The token will not be immediately transferable; to achieve transferability by March 31, at least two of the following three conditions must be met:
At least 20% of the tokens are in circulation: To avoid the project launching with low liquidity and high FDV, at least 20% of the tokens need to be fully unlocked and distributed to participants.
Governance enters the second stage: The first Nios election has been held, and the Roll-up has reached Stage 1 (which is about to be completed, expected to be achieved before March 31).
TVL reaches $100 million: The network's total locked value (TVL) must exceed $100 million and be sustained for more than four weeks.

(Original image from Stacy Muur, compiled by TechFlow)
My rating for Kinto's token economics: 3.25 points.
Step 4: Community
When researching a token launch, the last aspect that needs to be analyzed is the activity, loyalty, and scale of the protocol's community. A loyal and active community, combined with a successful product, can lead to extraordinary results, as seen with Hyperliquid. Therefore, this aspect is worth our close attention.
We need to consider the following aspects:
The number of high-quality users: the number of community members who have real influence and contribution capabilities.
Community activities: the interaction, discussion, and participation of community members.
Product activities: by analyzing the actual usage of the product by users, evaluate the user retention rate and token demand after TGE.
Demand related to the token launch platform: some token launch platforms (such as Coinlist) have very active investor communities, which may directly affect token demand.
How to track this information?
Analyze the authenticity of the participation data: for example, if a tweet has a high number of retweets but almost the same number of likes, it may be fake data or caused by activities like Galxe tasks. Typically, the ratio of retweets to likes will not exceed 1:5.
Use analysis tools: you can use tools like Moni Discover, TweetScout, or Kaito to track the community's attention and the number of high-quality users. These tools can help you understand the actual activity and potential of the community more efficiently.

On the Moni platform, Kinto's number of followers has shown significant growth. This phenomenon is usually related to one of the following two situations:
Fake followers (bots)
Activities or giveaway promotions similar to Galxe or Zealy
Therefore, we can infer that the number of Kinto's real and active followers on the X platform is around 35,000. This number is reasonable compared to other indicators.
The "Smart Mentions" chart shows a good performance. Therefore, I give Kinto's community a final score of 3.75 points.
What's next?
The analysis work done so far is crucial for evaluating the reasonableness of the project's FDV launch, analyzing growth potential, and deciding whether the project is worth paying attention to.
Next, you need to calculate the final score of the analyzed protocol and make a decision based on the score results. Here are the scoring criteria I usually use:
Below 2.5 points: Skip directly, not recommended to participate.

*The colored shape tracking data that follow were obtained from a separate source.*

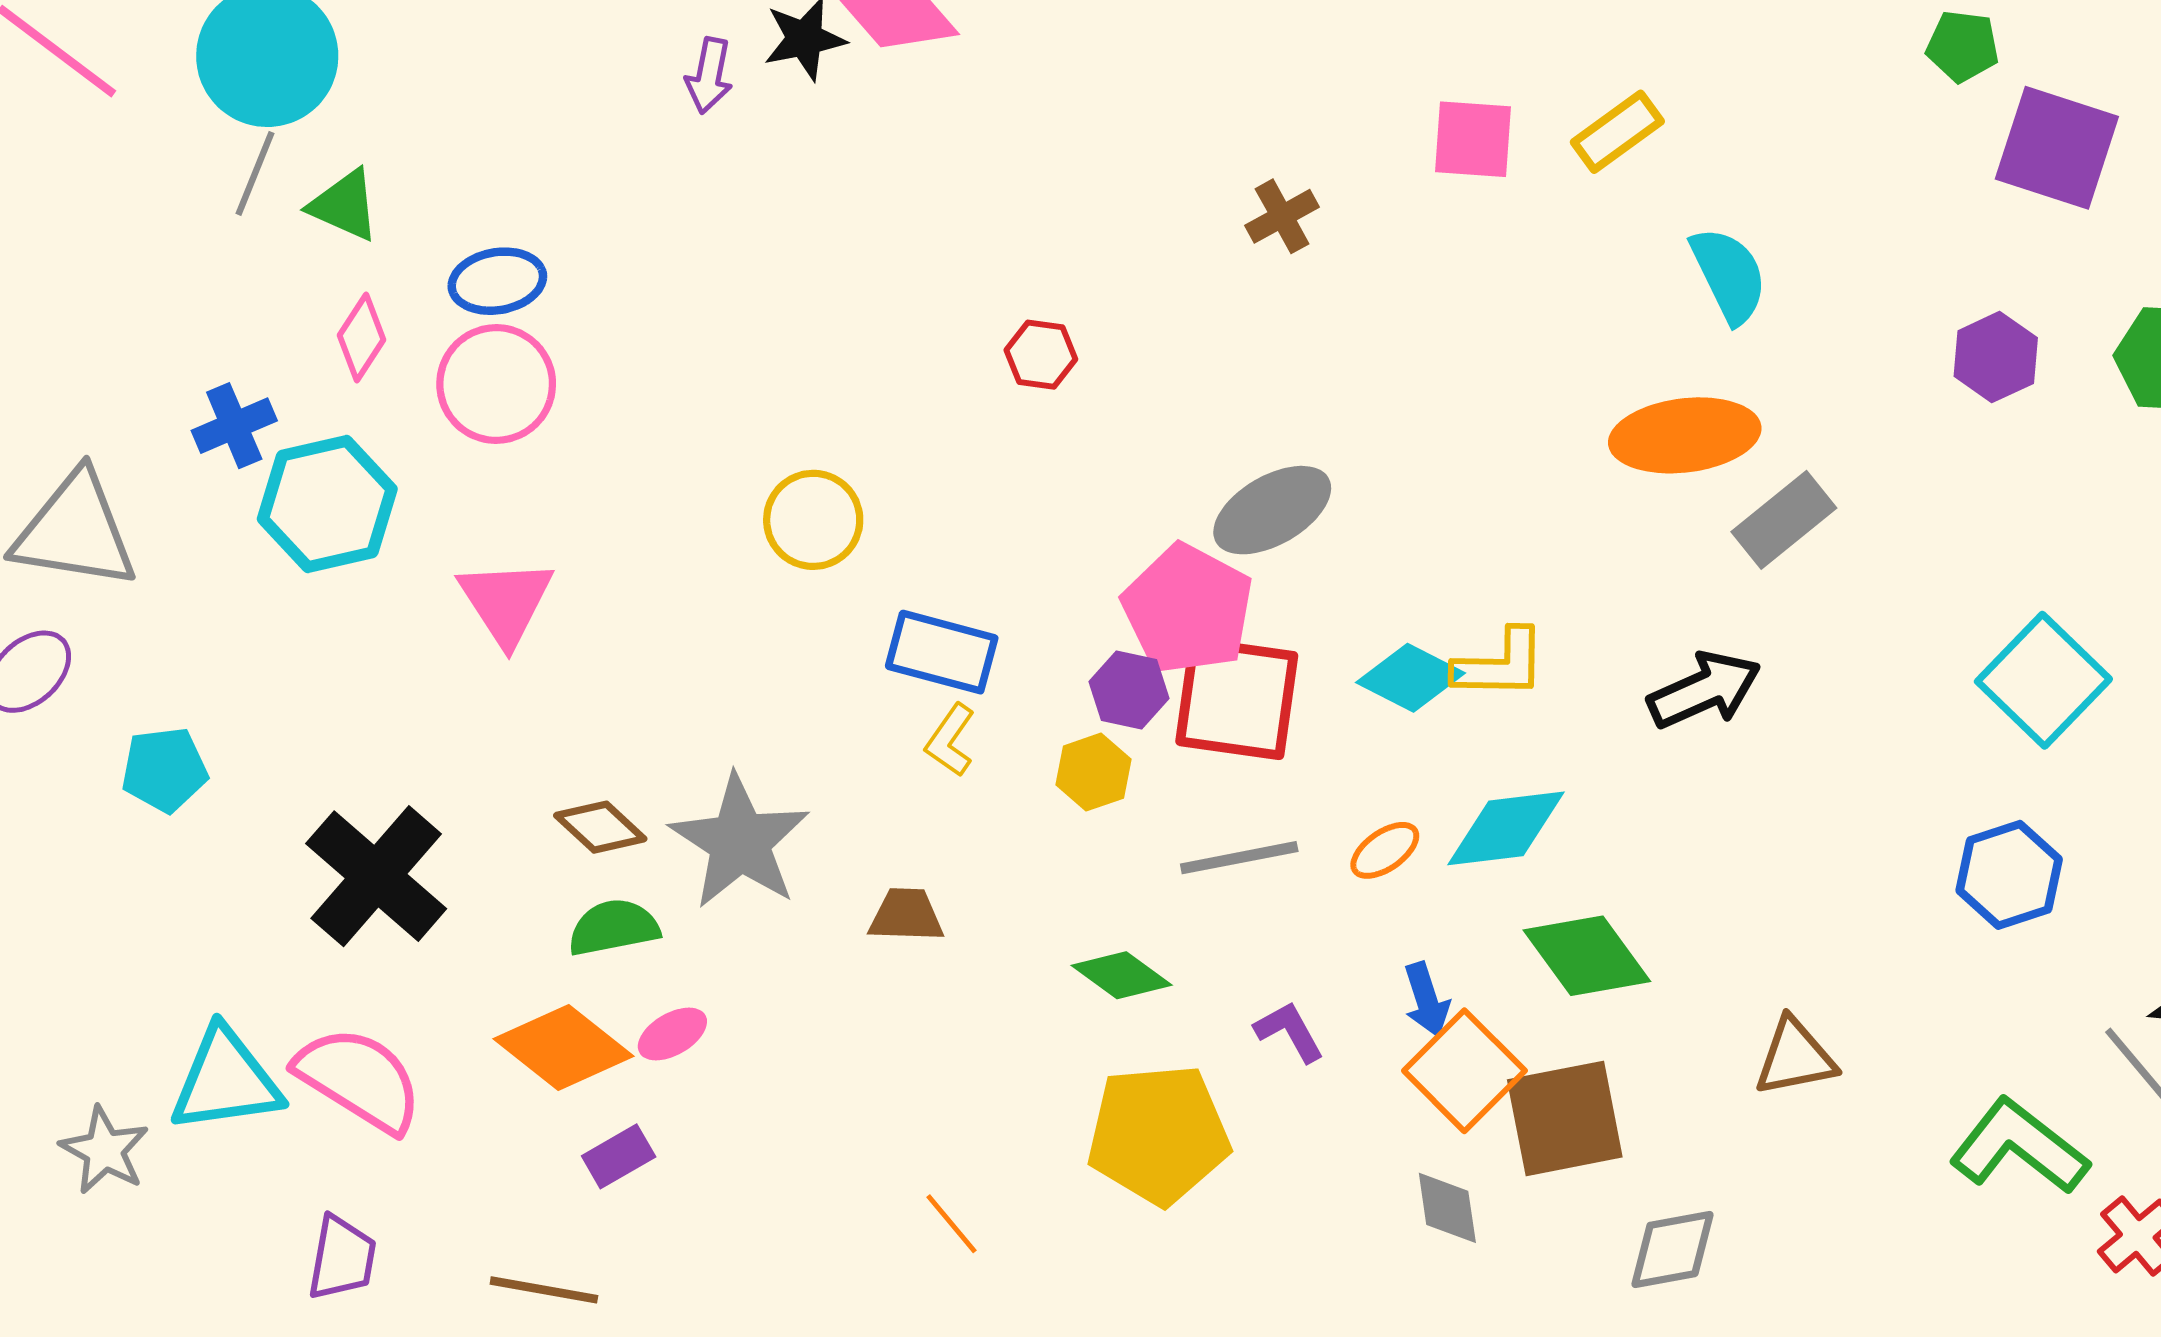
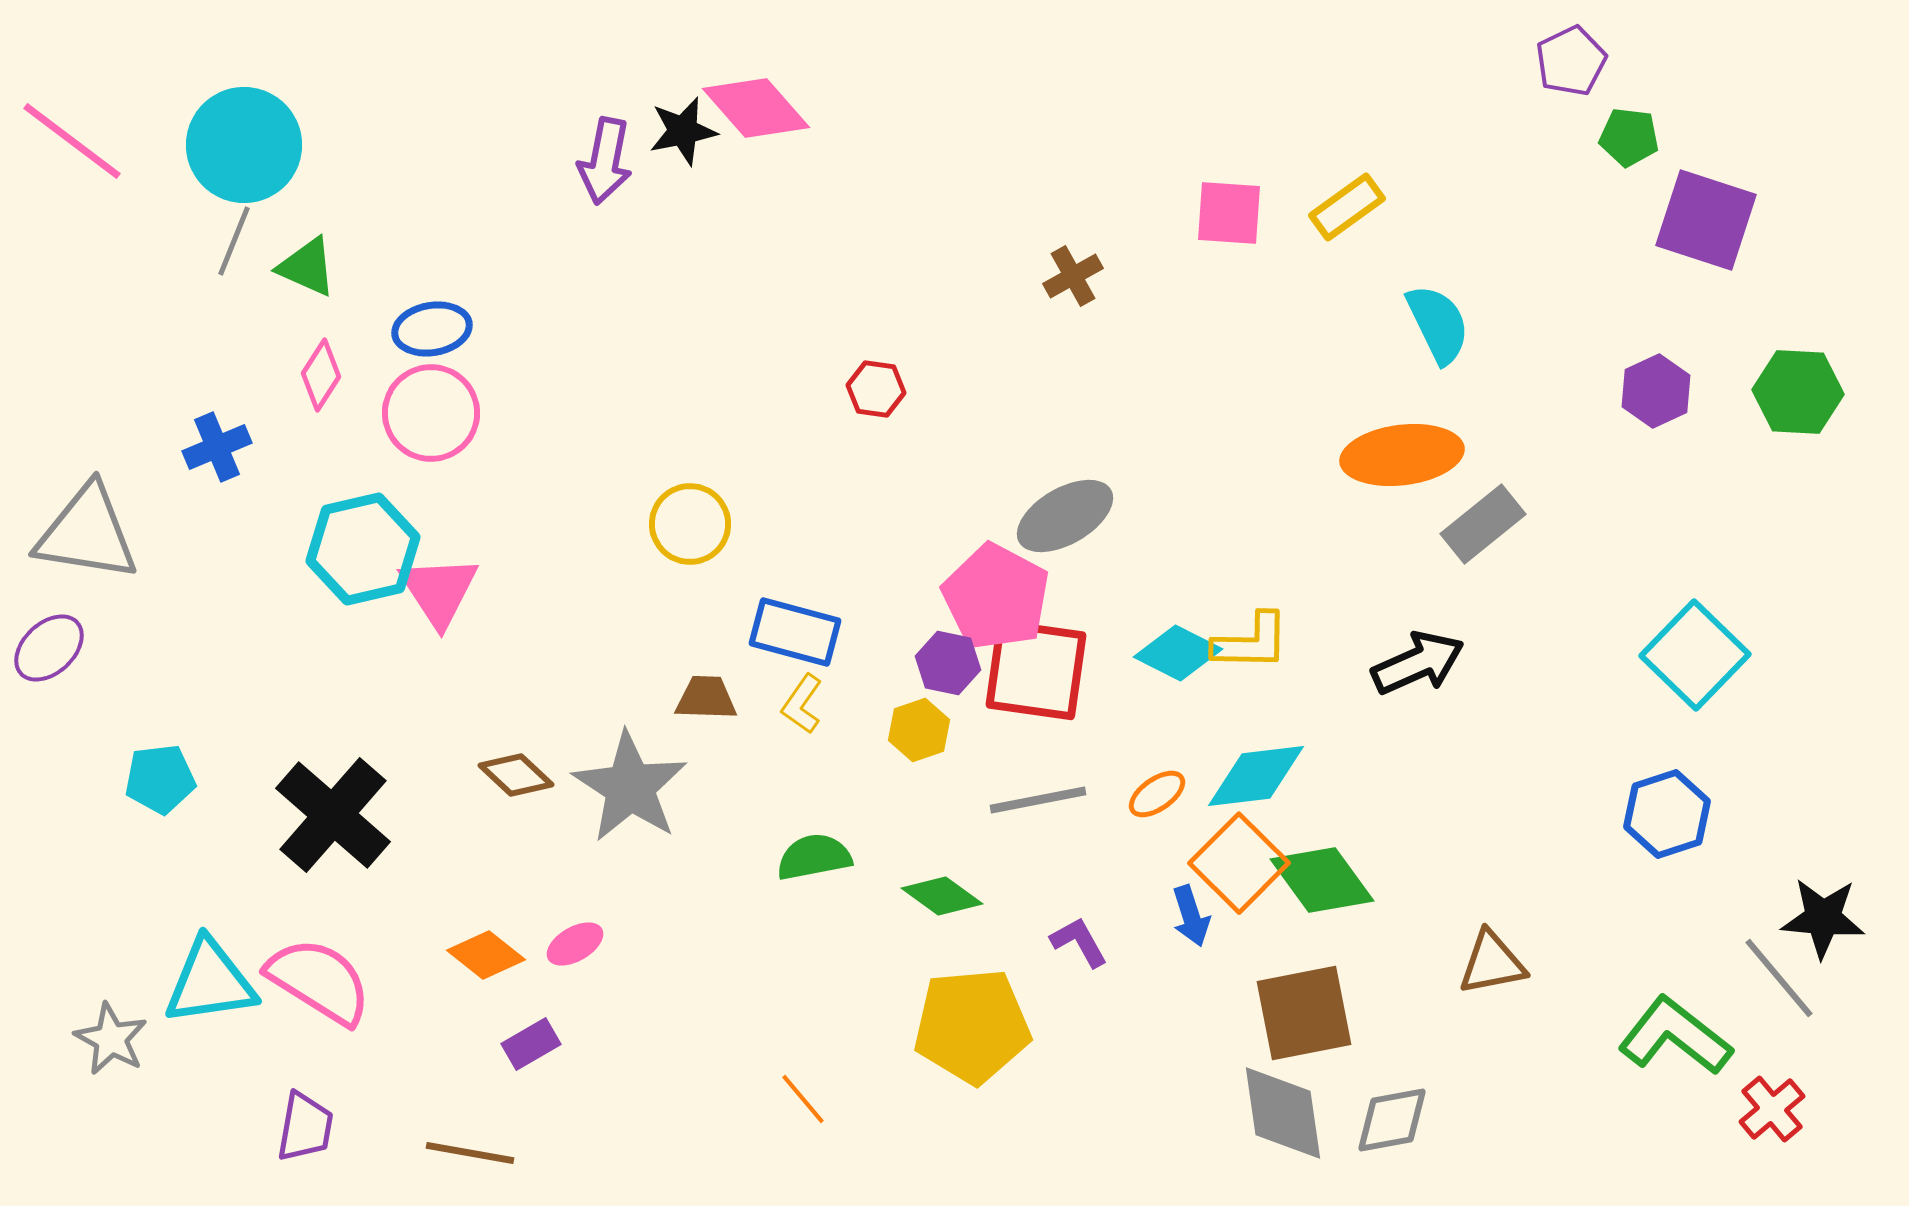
purple arrow: (709, 76) -> (605, 161), size x1.4
cyan hexagon: (327, 504) -> (363, 549), moved
cyan pentagon: (164, 770) -> (160, 779), moved
brown trapezoid: (906, 915) -> (706, 698), moved
green semicircle: (614, 928) -> (814, 857), moved
orange diamond: (563, 1047) -> (486, 955), size x0.7
orange square: (1464, 1071) -> (1239, 863), moved
gray diamond: (1447, 1208) -> (1283, 1113), moved, size x1.6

2.5 - 3 points: Only consider participating if the project has significant advantages (such as an innovative trigger point or high Kaito platform attention and an active community).
3 - 3.5 points: If you decide to participate, it is only recommended to invest a small amount of funds, as the risk is relatively high.
3.5 - 4 points: This type of project may be a third-line protocol; if it has multiple favorable factors, it may be a good opportunity, but it is not recommended to invest too much capital.
4 - 4.5 points: It belongs to a high-quality product and is worth participating in the token issuance.
4.5 - 5 points: This is a rare high-quality project and is very worth paying attention to.
My average score for Kinto is 3.71 points.